Every month the MS-ISAC maps the Top 10 Malware to infection vectors. This is done by using open source observations and reports on each malware type. The MS-ISAC observed a continued increase in spam and malware droppers, while malvertising continued to decline.
Top 10 Malware Descriptions
- Kovter is a Trojan, which has been observed acting as click fraud malware or a ransomware downloader. Recently, it is disseminated via spam email attachments containing malicious office macros. Kovter is fileless malware that evades detection by hiding in registry keys. Reports indicate that Kovter has received updated instructions from command and control infrastructure to serve as a remote access backdoor.
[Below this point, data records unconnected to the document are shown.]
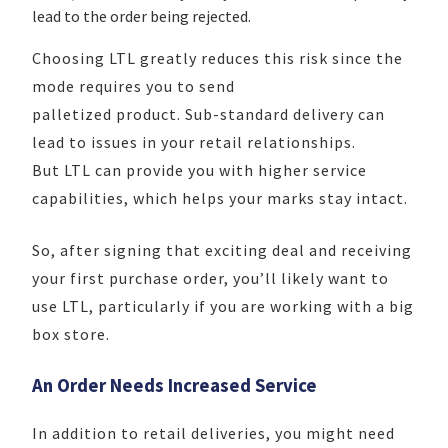
lead to the order being rejected.
Choosing LTL greatly reduces this risk since the
mode requires you to send
palletized product. Sub-standard delivery can
lead to issues in your retail relationships.
But LTL can provide you with higher service
capabilities, which helps your marks stay intact.
So, after signing that exciting deal and receiving
your first purchase order, you’ll likely want to
use LTL, particularly if you are working with a big
box store.
An Order Needs Increased Service
In addition to retail deliveries, you might need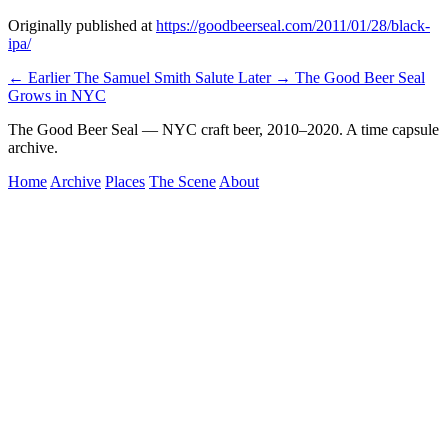
Originally published at
https://goodbeerseal.com/2011/01/28/black-
ipa/
← Earlier
The Samuel Smith Salute
Later →
The Good Beer Seal
Grows in NYC
The Good Beer Seal — NYC craft beer, 2010–2020. A time capsule
archive.
Home
Archive
Places
The Scene
About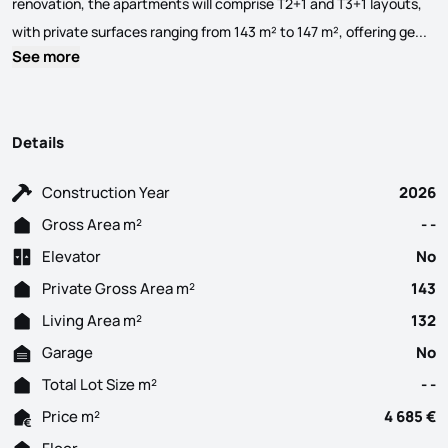
renovation, the apartments will comprise T2+1 and T3+1 layouts,
All
with private surfaces ranging from 143 m² to 147 m², offering ge...
See more
Details
Construction Year
2026
Gross Area m²
- -
Elevator
No
Private Gross Area m²
143
Living Area m²
132
Garage
No
Total Lot Size m²
- -
Price m²
4 685 €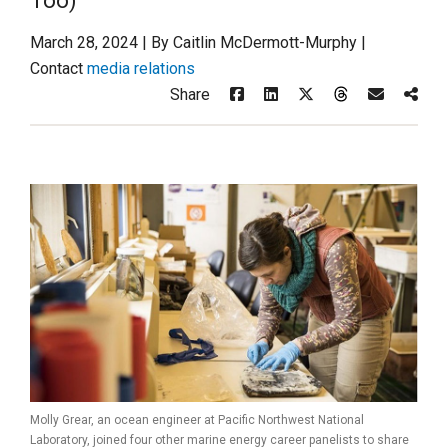
Too)
March 28, 2024 | By Caitlin McDermott-Murphy |
Contact
media relations
Share
Molly Grear, an ocean engineer at Pacific Northwest National
Laboratory, joined four other marine energy career panelists to share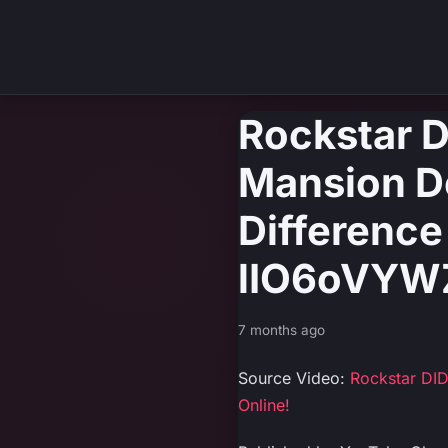
Rockstar D
Mansion D
Difference
lIO6oVYW
7 months ago
Source Video:
Rockstar DI
Online!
- ZeuS/Zbot is a banking Trojan which uses keystroke logging to compromise victim credentials when a user visits a banking website. Since the release of the ZeuS source code in 2011, many malware variants have adopted parts of its code, meaning that events classified as ZeuS may actually be other malware using parts of the ZeuS code. The widespread use of ZeuS has led to multiple vectors being used for distribution.
- Tinba, also known as Tiny Banker, is a banking Trojan, known for its small file size. Tinba uses web injection to collect victim information from login pages and web forms, and is primarily disseminated via exploit kits.
- Fleercivet is a click fraud Trojan that injects code into Internet Explorer, Firefox, and Opera in order to generate revenue from advertisements. Fleercivet is dropped by malware downloaders and drive-by downloads.
- Virut is a polymorphic virus that mostly infects executable files and has worm-like behavior. Virut spreads by copying itself to hard drives and opening up a back door on the compromised device. Virut is disseminated via malvertising.
- DNSChanger is malware that was very prolific in the late 2000s and early 2010s, before being dismantled by a Federal Bureau of Investigation (FBI) takedown. Researchers identified a new variant in December 2017, which reportedly acts as an exploit kit targeting routers. Once infected, the malware modifies the routers’ DNS records to point to a malicious server. DNSChanger is disseminated via malvertising and uses steganography to obfuscate its initial actions.
- Dridex is a malware banking variant that uses malicious macros with either malicious embedded links or attachments. Dridex is disseminated via spam campaigns.
- Ponmocup is a downloader associated with one of the largest and longest running botnets, active since 2006. Ponmocup is usually disseminated through an infected webpage as a malvertisement.
- Cerber is an evasive ransomware that is capable of encrypting files in offline mode and is known for fully renaming files and appending them with a random extension. There are five versions of Cerber currently being disseminated via spam campaigns. Trend Micro has reported Cerber evolving specifically to evade detection by machine learning algorithms. Currently v1 is the only version of Cerber that has a decryption tool.
- PCRat/Gh0st is downloader malware disseminated via phishing emails containing a malicious attachment with a macro and is known to obfuscate itself using PowerShell commands.